I’m getting an intermittent (approximately 0.01% of requests) 525 (SSL Handshake failed) between Cloudflare and our AWS EC2 Windows Server 2016 IIS, with Let’s Encrypt CA using win-acme running under SYSTEM. We’re ReactJs front and .NET Framework 4.7.2 on the back.
- I’ve been through The Community Tip and Debug Docs
- I’ve raised a support ticket with Cloudflare, they told me “Connection Reset By Peer” during handshake.
- I’ve checked IIS logs, I can see the user interacting successfully but the IIS doesn’t record any failure.
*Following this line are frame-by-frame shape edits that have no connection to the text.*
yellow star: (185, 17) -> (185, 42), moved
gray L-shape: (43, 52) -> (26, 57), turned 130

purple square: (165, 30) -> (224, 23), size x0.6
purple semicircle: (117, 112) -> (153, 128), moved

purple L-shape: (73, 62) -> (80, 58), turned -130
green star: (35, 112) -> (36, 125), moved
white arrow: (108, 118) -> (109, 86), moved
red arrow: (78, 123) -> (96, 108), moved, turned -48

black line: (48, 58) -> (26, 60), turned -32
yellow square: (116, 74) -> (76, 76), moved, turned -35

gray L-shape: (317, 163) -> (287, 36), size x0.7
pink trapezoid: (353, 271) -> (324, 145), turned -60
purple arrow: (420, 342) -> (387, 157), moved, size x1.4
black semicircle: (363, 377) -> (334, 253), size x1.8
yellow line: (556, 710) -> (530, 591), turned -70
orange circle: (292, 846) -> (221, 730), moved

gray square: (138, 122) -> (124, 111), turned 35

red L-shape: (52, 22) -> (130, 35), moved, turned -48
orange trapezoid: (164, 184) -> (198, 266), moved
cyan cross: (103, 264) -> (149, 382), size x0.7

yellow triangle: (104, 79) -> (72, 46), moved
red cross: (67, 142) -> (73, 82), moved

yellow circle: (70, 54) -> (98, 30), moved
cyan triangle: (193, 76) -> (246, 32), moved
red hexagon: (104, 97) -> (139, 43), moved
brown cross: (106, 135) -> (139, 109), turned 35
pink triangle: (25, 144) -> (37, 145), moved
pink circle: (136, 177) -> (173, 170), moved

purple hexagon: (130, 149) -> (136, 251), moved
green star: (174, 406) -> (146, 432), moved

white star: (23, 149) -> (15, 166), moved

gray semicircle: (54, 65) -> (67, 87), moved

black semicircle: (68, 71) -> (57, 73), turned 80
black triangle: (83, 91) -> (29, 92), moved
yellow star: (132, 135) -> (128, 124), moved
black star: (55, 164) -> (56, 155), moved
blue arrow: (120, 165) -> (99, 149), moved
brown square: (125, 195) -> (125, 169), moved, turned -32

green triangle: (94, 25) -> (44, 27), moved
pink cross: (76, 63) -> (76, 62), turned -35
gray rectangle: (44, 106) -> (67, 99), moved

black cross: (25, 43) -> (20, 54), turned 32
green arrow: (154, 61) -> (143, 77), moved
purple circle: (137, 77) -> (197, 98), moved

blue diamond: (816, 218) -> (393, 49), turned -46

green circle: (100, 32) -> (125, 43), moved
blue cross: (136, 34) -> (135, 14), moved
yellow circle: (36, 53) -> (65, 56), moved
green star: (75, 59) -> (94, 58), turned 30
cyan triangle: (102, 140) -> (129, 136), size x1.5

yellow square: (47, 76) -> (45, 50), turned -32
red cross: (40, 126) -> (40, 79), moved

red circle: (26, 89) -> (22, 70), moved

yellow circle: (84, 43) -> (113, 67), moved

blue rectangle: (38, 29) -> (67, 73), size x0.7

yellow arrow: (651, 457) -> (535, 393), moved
- IIS Failed Request Tracing is on but not showing anything (it’s not getting as far as IIS).
- I have SCHANNEL logging switched to verbose: “HKLM:\System\CurrentControlSet\Control\SecurityProviders\SCHANNEL” Value 7 - I only see 36880 (SSL negotiated successfully) status codes in the Event Viewer.
- 525 occurs irrespective of device, browser, OS, method or endpoint (both POST data and GET of images). All clients are in the UK region.
- Although most of the failures are against the API, we’ve also seen the Cloudflare error page on our automation.
- My CloudFlare SSL setup is Full(Strict), 1.2 and 1.3 switched on.
- We have all the ciphers available to TLS 1.2 installed on the server (SSL 3, TLS 1.0 and 1.1 are switched off in registry on server), with SNI support.
- Server CPU, Mem, disk I/O and network I/O are all low at the times of the 525.
- We do not have an Elastic Load Balancer, the server connects straight to the AWS Gateway.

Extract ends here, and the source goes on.